クレンジングでメイクや余分な皮脂を落とし、洗顔はたっぷりの泡でやさしく行いましょう。すすぎ残しがないよう、ぬるま湯で丁寧に洗い流してください。
適度な保湿でバリア機能を守る
乾燥すると、肌を守ろうとして皮脂が過剰に分泌されることがあります。
化粧水や乳液でしっかり保湿し、肌のうるおいバランスを整えましょう。ノンコメドジェニックテスト済みのアイテムを選ぶのもひとつの方法です。
清潔な環境を保つ
枕カバーやフェイスタオルはこまめに交換し、肌に触れるものを清潔に保ちましょう。
また、無意識に顔を触るクセや、スマートフォンの汚れにも注意が必要です。
アクネ菌が増えにくい肌環境を整える生活習慣
日常の生活習慣も、皮脂バランスや肌環境に影響します。
バランスの良い食事を意識する
糖質や脂質の摂りすぎは、皮脂分泌を増やす原因になることがあります。ビタミンB群や食物繊維を含む食品をバランスよく取り入れましょう。
十分な睡眠をとる
睡眠不足は、皮脂分泌や肌荒れにつながることがあります。毎日十分な睡眠を心がけ、肌を休ませる時間をつくりましょう。
ストレスをためこまない
ストレスはホルモンバランスに影響し、皮脂分泌を増やすことがあります。適度な運動やリラックス時間を取り入れ、自分なりのストレスケアを行いましょう。
アクネ菌に関するよくある疑問
アクネ菌をゼロにすべき?
アクネ菌は肌に必要な常在菌であり、完全になくす必要はありません。大切なのは、毛穴が詰まりにくい肌環境を保つことです。
殺菌力の強い洗顔料を使うべき?
殺菌力が強すぎる洗顔料は、肌に必要な常在菌やバリア機能まで損なう可能性があります。
洗いすぎを避け、やさしい洗浄を心がけましょう。
食べ物でアクネ菌を減らせる?
特定の食べ物で直接アクネ菌を減らすことはできません。
ただし、食生活を整えることで皮脂バランスが安定し、ニキビができにくい肌環境づくりにつながります。
肌の常在菌バランスを守るポイント
常在菌バランスを保つためには、以下を意識しましょう。
洗いすぎを避ける
適度に保湿する
肌をこすらない
規則正しい生活を心がける
肌の常在菌は、すこやかな肌環境に欠かせない存在です。
ニキビができた時の応急ケア
ニキビができた時は、炎症を悪化させないことが大切です。
グリチルリチン酸ジカリウム(抗炎症成分)や、イソプロピルメチルフェノール(殺菌成分)などが配合されたスポットケアアイテムを使用する方法があります。

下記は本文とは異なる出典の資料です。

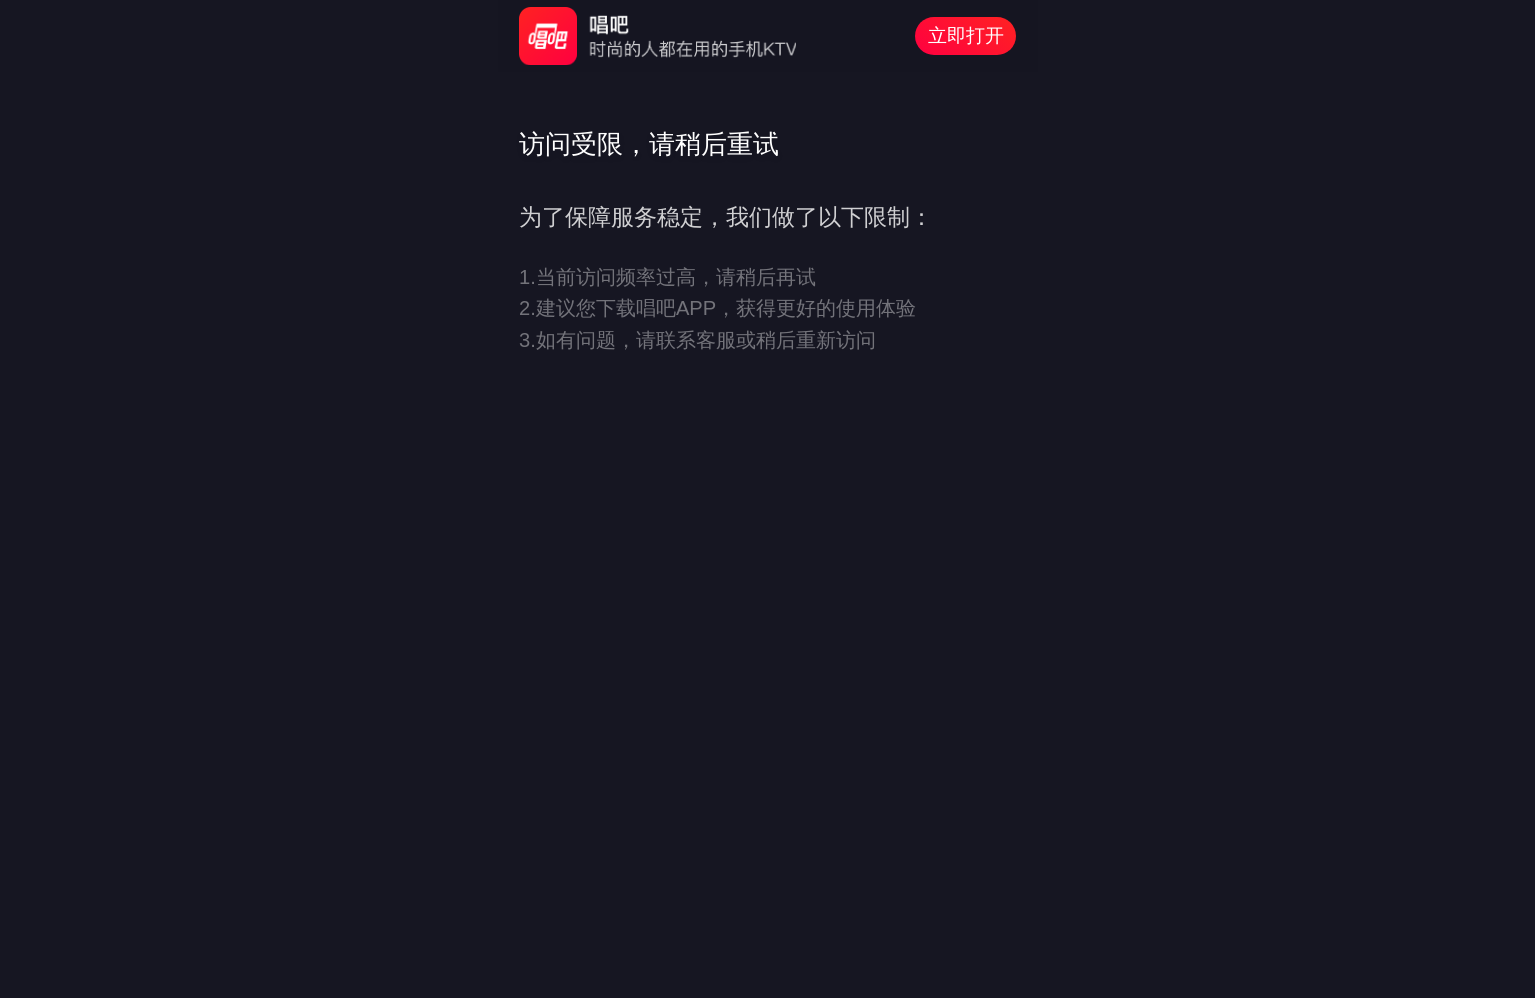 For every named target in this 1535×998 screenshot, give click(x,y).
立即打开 (966, 35) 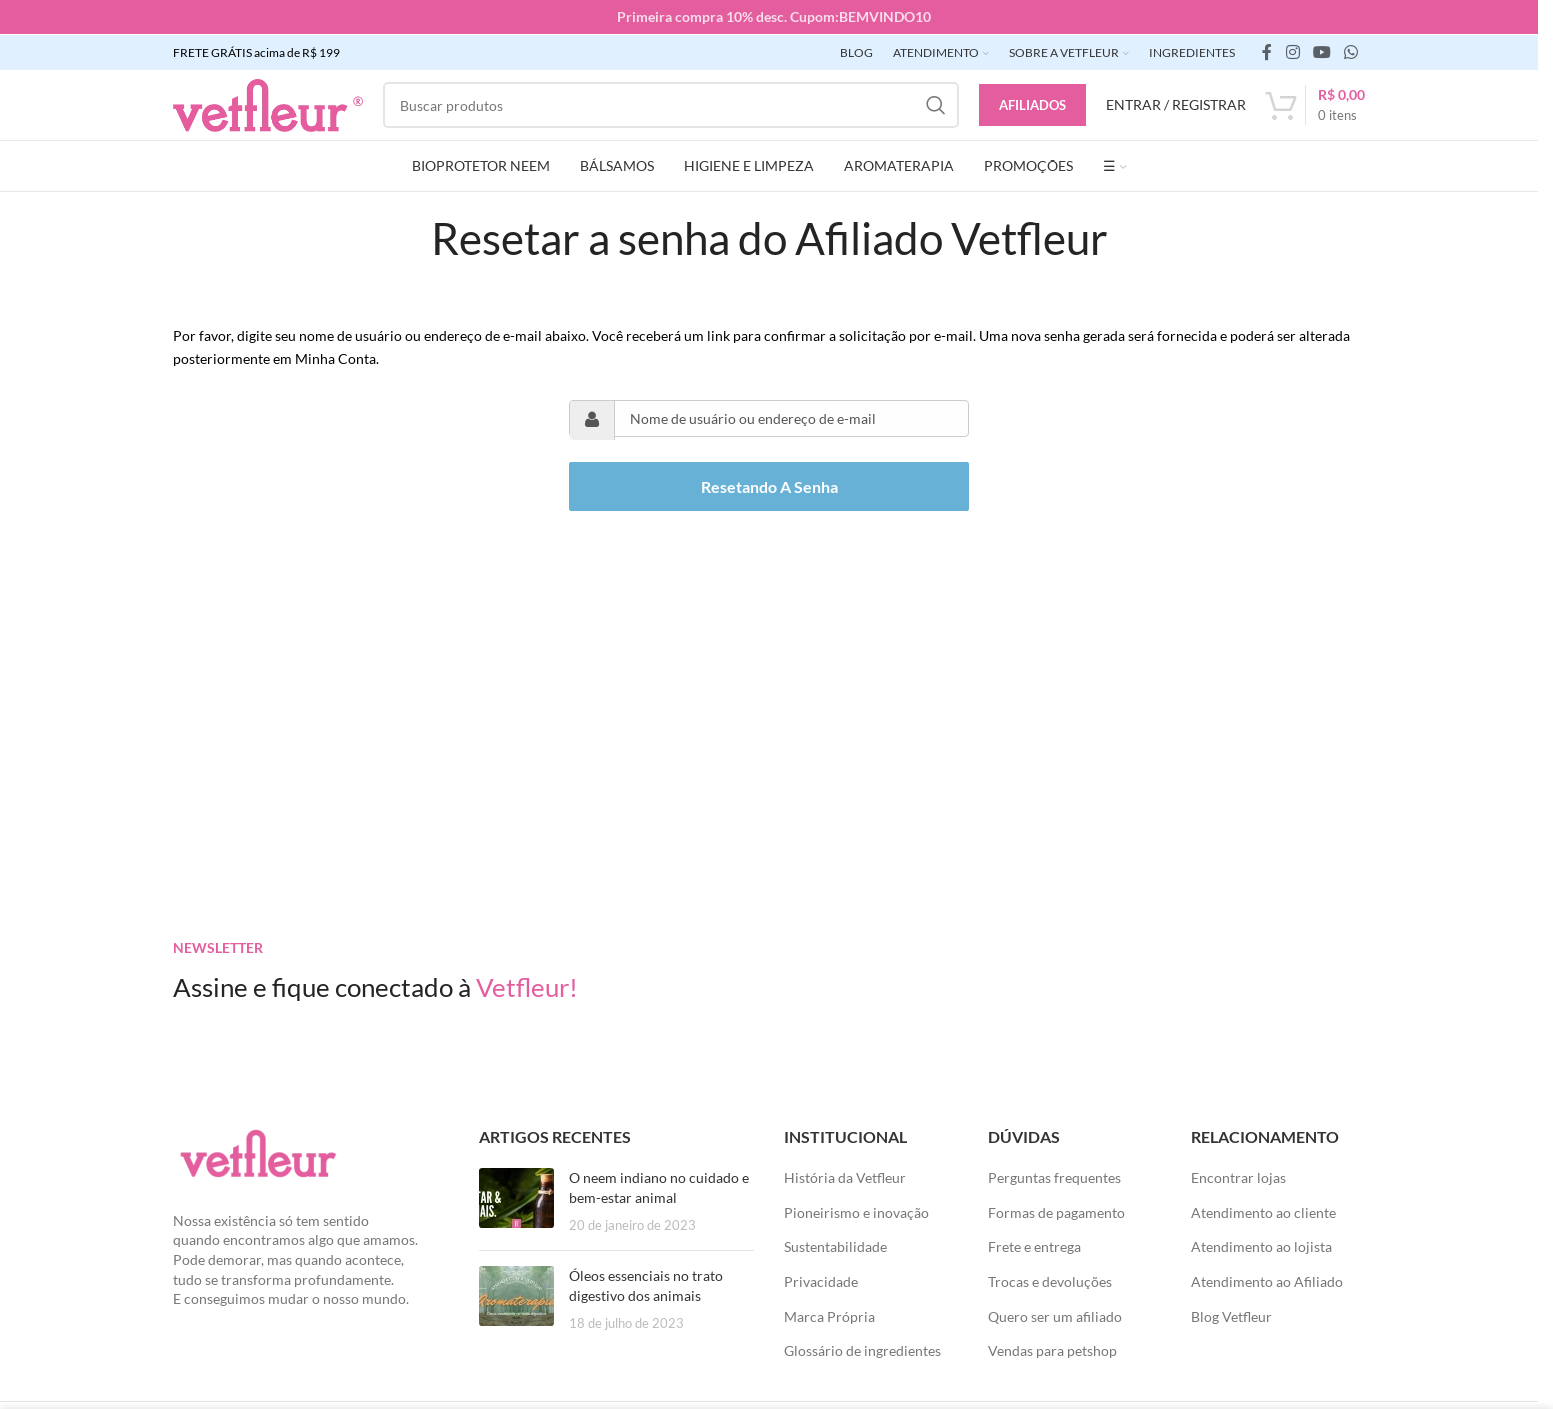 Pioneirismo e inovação (856, 1210)
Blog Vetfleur (1231, 1314)
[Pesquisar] (671, 104)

また、ニキビを触ったり潰したりしないよう注意しましょう。
まとめ:アクネ菌は“悪者”ではなく肌を守る常在菌

アクネ菌は、肌に存在する常在菌のひとつで、本来は肌環境を守る役割を担っています。
しかし、毛穴のつまりや皮脂バランスの乱れによって炎症が起こると、ニキビにつながることがあります。
洗いすぎや過度な殺菌ではなく、やさしい洗顔・適度な保湿・生活習慣の見直しを意識しながら、すこやかな肌環境を整えていきましょう。